WeVideo, however, has just a couple of thousand users so far, but thanks to the YouTube launch, is planning to quickly scale up to at least a million. In preparation for its U.S. debut, the company spent the summer migrating its platform to Amazon’s cloud servers, a move that doesn’t just help it scale, but will also help to improve processing and rendering times for end users. Unlike desktop-based editors which can only move as fast as a computer’s hardware allows, the WeVideo cloud solution has the ability to increase processing speeds to paying users on demand. As users move up through the tiered paid offerings, those speeds increase, as does the available storage space and video resolution. (Details on pricing is here).

For YouTube users, the “starter” package provided on the YouTube site will remain free. It will offer easy to use features like a drag-and-drop editing interface, which lets you quickly add music, transitions, titles and other effects.

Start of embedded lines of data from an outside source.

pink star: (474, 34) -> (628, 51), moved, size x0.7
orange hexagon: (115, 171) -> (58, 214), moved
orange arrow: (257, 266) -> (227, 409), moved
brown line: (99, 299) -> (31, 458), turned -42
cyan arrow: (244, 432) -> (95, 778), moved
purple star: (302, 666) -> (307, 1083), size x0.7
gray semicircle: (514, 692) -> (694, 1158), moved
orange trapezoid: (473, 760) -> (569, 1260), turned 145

In addition, videographers can collaborate on projects together, where all project members can share their video clips via a single interface. (This feature is available to WeVideo platform members only). From here, videos can be edited using shared libraries by any group member. No one can overwrite your own edits, though – but they can use your video as the jumping off point to create their own. In the future, WeVideo wants to offer real-time video collaboration as an option, too.

A later version of the WeVideo/YouTube integration will also offer a marketplace to YouTube users, allowing them to purchase licensed video clips, images and music for use in their own creations. There will be around 400,000 songs available at launch, thanks to a partnership with a yet-to-be-disclosed music library provider (not a record label or labels, but a middleman). The rights to a popular song may cost around $10 to use within a YouTube video.

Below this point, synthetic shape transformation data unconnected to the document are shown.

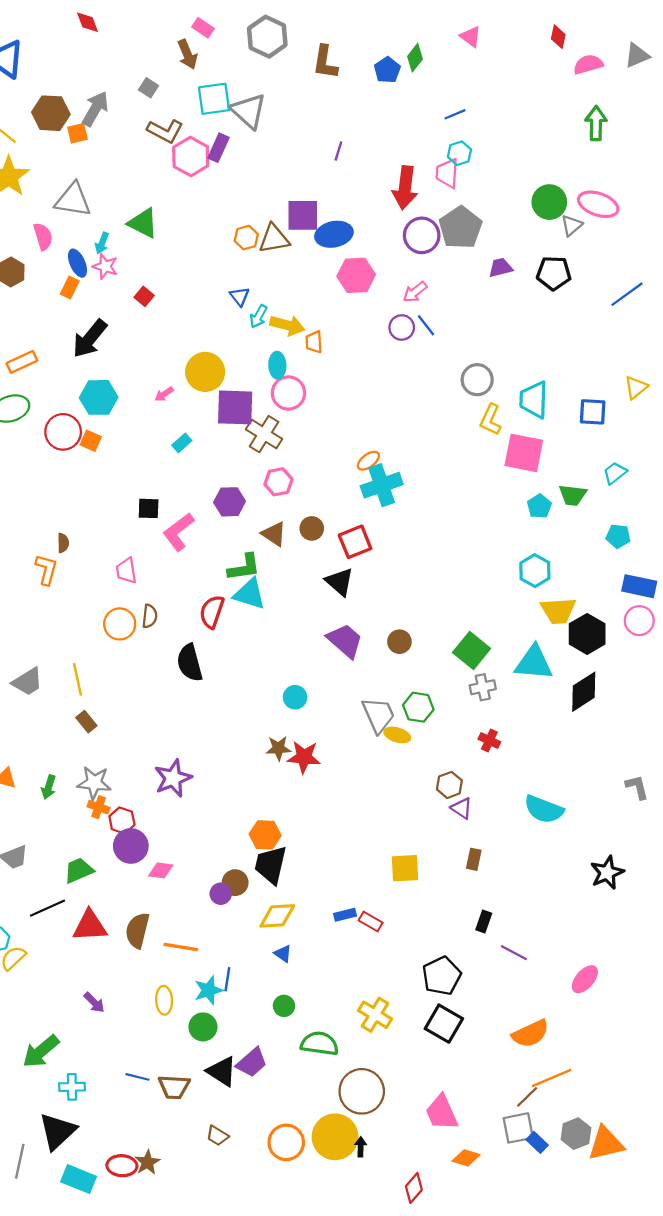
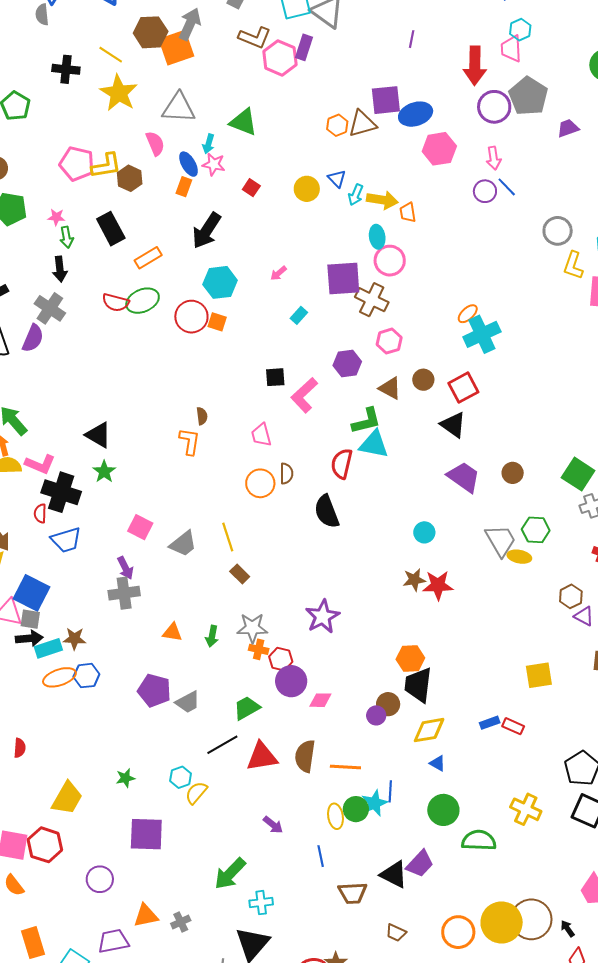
orange square: (77, 133) -> (176, 48), size x1.8
pink arrow: (415, 292) -> (494, 158), turned -55
yellow circle: (205, 372) -> (307, 189), moved, size x0.7
green circle: (284, 1006) -> (443, 810), size x1.6
green circle: (203, 1027) -> (356, 809), moved
blue line: (137, 1077) -> (321, 856), moved, turned 70
brown circle: (362, 1091) -> (531, 919), moved
black arrow: (361, 1147) -> (568, 929), moved, turned -30

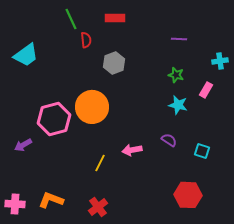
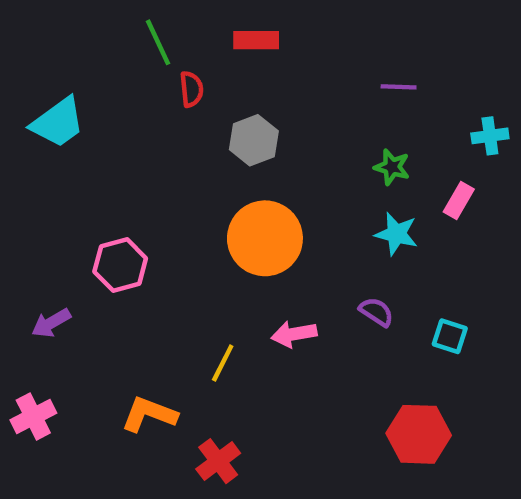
orange circle: (92, 107) -> (265, 238), moved
pink hexagon: (54, 119) -> (120, 265), size x0.7
orange L-shape: (51, 200) -> (149, 414), moved
pink cross: (15, 204) -> (33, 417), moved, turned -30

WeVideo was self-funded at launch, with $1.4 million from its founders, CEO Jostein Svendsen and CTO Bjorn Rustberggard.  It just closed a seed round of $1.1 million this week from private investors, including well-known European-based angels, but may be adding to that soon. A Series A round for around $3-5 million is also in discussions.

Update: Clarification – collaboration is available to all WeVideo users – but not for all YouTube users yet. This may arrive in a future version.